Saman Sohail¹Ayesha Wisal¹Sobia Rana²Abid Khan - Rao Muhammad³Asad Ullah¹Farooq-Ahmad Khan⁴Muhammad Irfan²Muhammad Imran^5*Carvalho, P.V.S.D^6*Renato Rozental^6*Farzana Shaheen^2,4*Hassan Syed Shah^2*

• ¹Department of Chemistry, Islamia College University, Peshawar, Khyber Pakhtunkhwa, Pakistan
• ²Panjwani Center for Molecular Medicine and Drug Research, International Center for Chemical and Biological Sciences , University of Karachi, Karachi, Pakistan
• ³Sindh Institute of Urology and Transplantation, Karachi, Sindh, Pakistan
• ⁴Hussain Ebrahim Jamal Research Institute of Chemistry, International Center for Chemical and Biological Sciences, University of Karachi, Karachi, Punjab, Pakistan
• ⁵Department of Chemistry, College of Science, King Khalid University, Abha, Saudi Arabia
• ⁶Center for Technological Development in Health, Oswaldo Cruz Foundation, Rio de Janeiro, Rio de Janeiro, Brazil

The genus Alistipes consists of anaerobic, gram-negative bacteria with 13 species that colonize the entire gastrointestinal tract and are a serious health concern. They contribute to gut dysbiosis, intestinal inflammation, colorectal cancer, and depression. To explore potential therapeutic targets and inhibitors, we filtered the core genome of Alistipes strains through subtractive genomics for non-host homology, gene essentiality, PPI, KEGG pathways, virulence, cellular localization, and druggability. The potential targets were docked against two drug-like libraries (ZINC, n = 11,993) and TCM (n = 36,043). ADMET profiling for best hits and MD simulation for apo/complex structures were performed, followed by physicochemical and pharmacokinetic evaluation and complex stabilities. A set of 39 potential proteins was drastically reduced to only two targets after sequential data mining. The 3D structures of the selected targets (LpxA and KdsB) revealed good druggability scores. The top hits (ZINC85530940, ZINC05161112, ZINC95911713, and ZINC05566415) for both targets showed maximum H-bond interactions.
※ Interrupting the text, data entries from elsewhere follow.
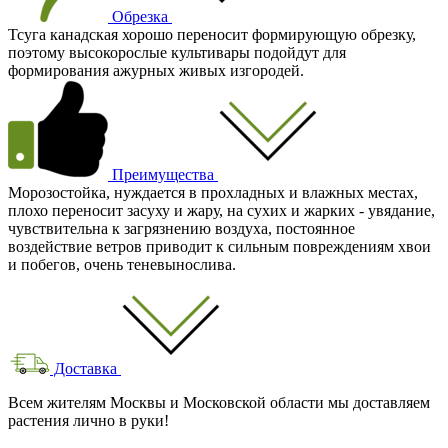
Обрезка
Тсуга канадская хорошо переносит формирующую обрезку,
поэтому высокорослые культивары подойдут для
формирования ажурных живых изгородей.
Преимущества
Морозостойка, нуждается в прохладных и влажных местах,
плохо переносит засуху и жару, на сухих и жарких - увядание,
чувствительна к загрязнению воздуха, постоянное
воздействие ветров приводит к сильным повреждениям хвои
и побегов, очень теневынослива.
Доставка
Всем жителям Москвы и Московской области мы доставляем
растения лично в руки!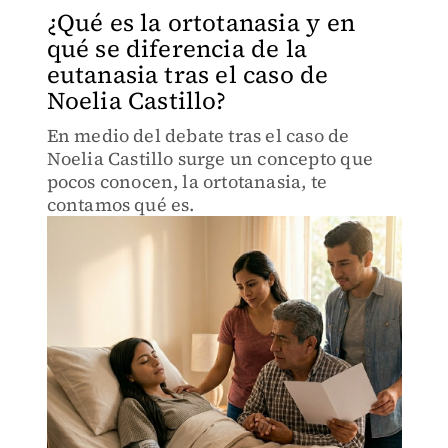
¿Qué es la ortotanasia y en
qué se diferencia de la
eutanasia tras el caso de
Noelia Castillo?
En medio del debate tras el caso de
Noelia Castillo surge un concepto que
pocos conocen, la ortotanasia, te
contamos qué es.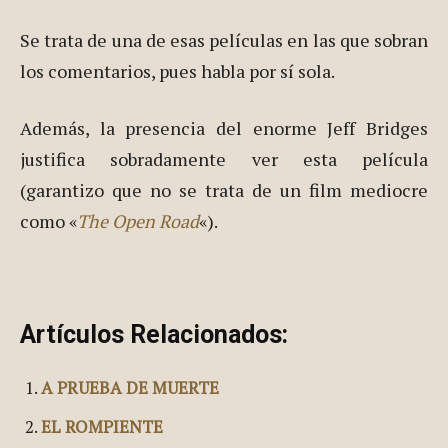
Se trata de una de esas películas en las que sobran
los comentarios, pues habla por sí sola.
Además, la presencia del enorme Jeff Bridges
justifica sobradamente ver esta película
(garantizo que no se trata de un film mediocre
como «
The Open Road
«).
Artículos Relacionados:
A PRUEBA DE MUERTE
EL ROMPIENTE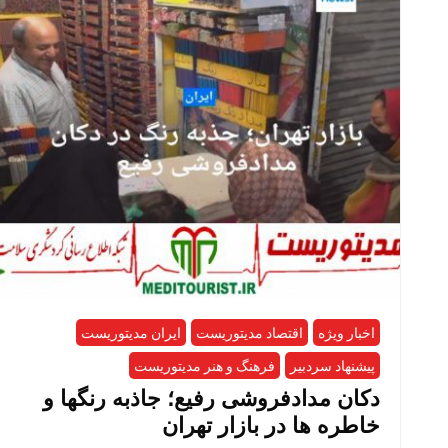
اخبار ویژه
اقتصاد مدیتوریست
ایران مدیتوریست
پیشنهاد سردبیر
فرهنگ و هنر مدیتوریست
دکان مدادفروشی رفیع؛ جاذبه رنگها و
خاطره ها در بازار تهران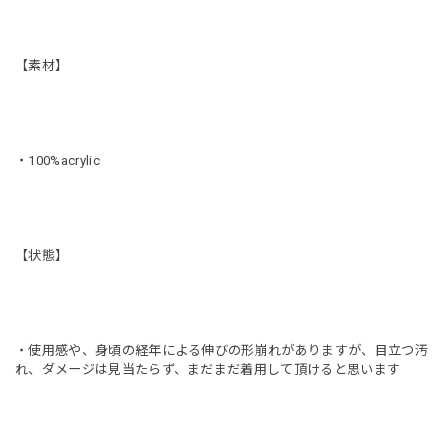
【素材】
・100%acrylic
【状態】
・使用感や、身頃の経年による伸びの形崩れがありますが、目立つ汚
れ、ダメージは見当たらず、まだまだ着用して頂けると思います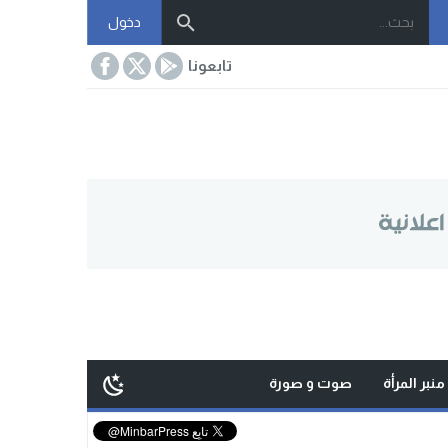
دخول
تابعونا
منبر المرأة
صوت و صورة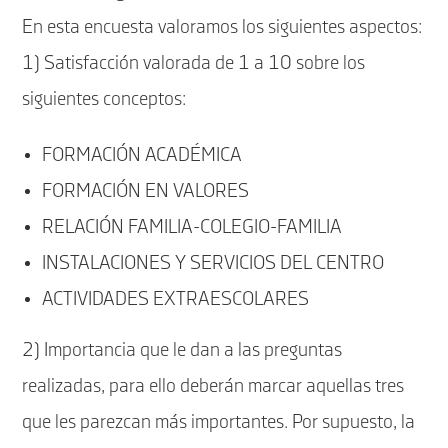
En esta encuesta valoramos los siguientes aspectos:
1) Satisfacción valorada de 1 a 10 sobre los
siguientes conceptos:
FORMACIÓN ACADÉMICA
FORMACIÓN EN VALORES
RELACIÓN FAMILIA-COLEGIO-FAMILIA
INSTALACIONES Y SERVICIOS DEL CENTRO
ACTIVIDADES EXTRAESCOLARES
2) Importancia que le dan a las preguntas
realizadas, para ello deberán marcar aquellas tres
que les parezcan más importantes. Por supuesto, la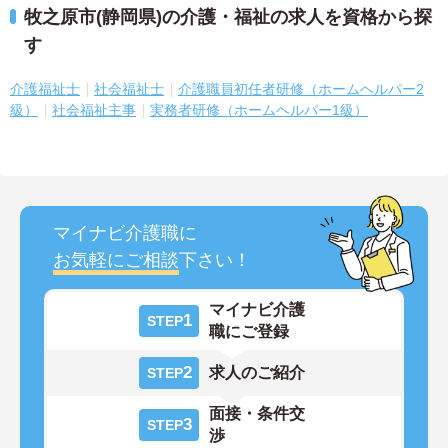
牧之原市(静岡県)の介護・福祉の求人を資格から探
す
介護福祉士
社会福祉士
介護職員初任者研修（ホームヘルパー2
級）
社会福祉主事
実務者研修（ホームヘルパー1級）
マイナビ介護職に
お気軽にご相談
下さい！
マイナビ介護
1
STEP
職にご登録
2
求人のご紹介
STEP
面接・条件交
3
STEP
渉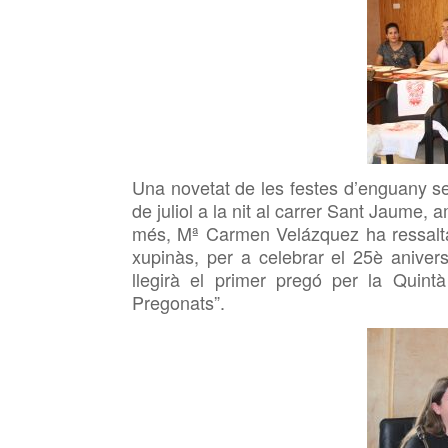
Una novetat de les festes d’enguany se
de juliol a la nit al carrer Sant Jaum
més, Mª Carmen Velázquez ha ressaltat
xupinàs, per a celebrar el 25è aniver
llegirà el primer pregó per la Quint
Pregonats”.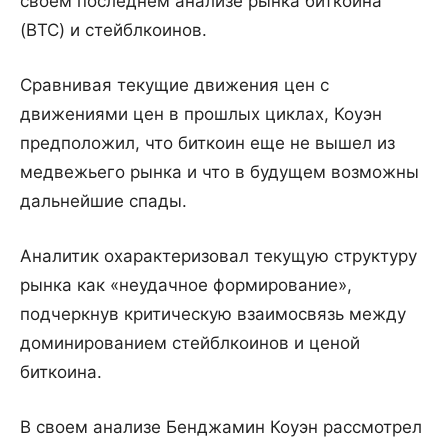
своем последнем анализе рынка биткоина
(BTC) и стейблкоинов.
Сравнивая текущие движения цен с
движениями цен в прошлых циклах, Коуэн
предположил, что биткоин еще не вышел из
медвежьего рынка и что в будущем возможны
дальнейшие спады.
Аналитик охарактеризовал текущую структуру
рынка как «неудачное формирование»,
подчеркнув критическую взаимосвязь между
доминированием стейблкоинов и ценой
биткоина.
В своем анализе Бенджамин Коуэн рассмотрел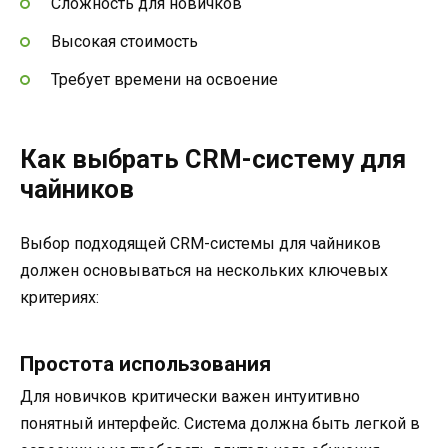
Сложность для новичков
Высокая стоимость
Требует времени на освоение
Как выбрать CRM-систему для
чайников
Выбор подходящей CRM-системы для чайников
должен основываться на нескольких ключевых
критериях:
Простота использования
Для новичков критически важен интуитивно
понятный интерфейс. Система должна быть легкой в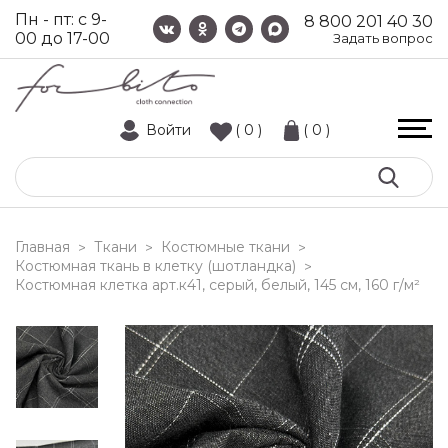
Пн - пт: с 9-
8 800 201 40 30
00 до 17-00
Задать вопрос
Войти
( 0 )
( 0 )
Главная
Ткани
Костюмные ткани
>
>
>
Костюмная ткань в клетку (шотландка)
>
костюмная клетка арт.к41, серый, белый, 145 см, 160 г/м²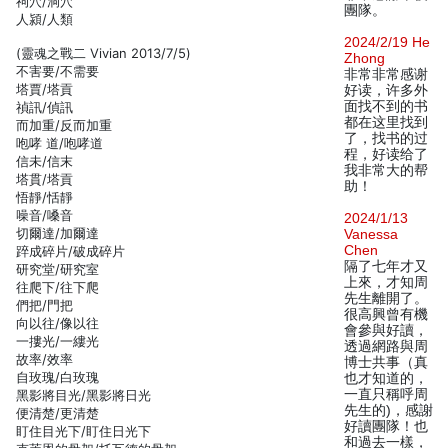
祠穴/洞穴
團隊。
人潁/人類
2024/2/19 He
(靈魂之戰二 Vivian 2013/7/5)
Zhong
不害要/不需要
非常非常感谢
塔賈/塔貢
好读，许多外
面找不到的书
禎訊/偵訊
都在这里找到
而加重/反而加重
了，找书的过
咆哮 道/咆哮道
程，好读给了
信未/信末
我非常大的帮
塔貫/塔貢
助！
悟靜/恬靜
噪音/嗓音
2024/1/13
切爾達/加爾達
Vanessa
Chen
踤成碎片/破成碎片
隔了七年才又
研究堂/研究室
上來，才知周
往爬下/往下爬
先生離開了。
們把/門把
很高興曾有機
向以往/像以往
會參與好讀，
一摟光/一縷光
透過網路與周
故率/效率
博士共事（真
自玫瑰/白玫瑰
也才知道的，
一直只稱呼周
黑影將目光/黑影將日光
先生的)，感謝
便清楚/更清楚
好讀團隊！也
盯住目光下/盯住日光下
和過去一樣，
The RMSD and RMSF values exhibited compactness with minimum fluctuation in ligand-bound complexes. The β-factor of ZINC05161112 at 327 th residue and 352 nd residue exhibited higher thermal instability, consistent with the RMSF results. The globularity of the complexes and apo structures remained consistent, whereas the LpxA complexes exhibited lower solvent-accessible surface area. For the KdsB, the surface area for ZINC5566415 increased significantly, with a steep decrease for ZINC95911713, establishing rather stable protein-ligand complexes. The results highlight the importance of identifying novel inhibitors and therapeutic targets. They are crucial for establishing better treatment regimes for human health and to aid in controlling the pathogenicity of Alistipes species.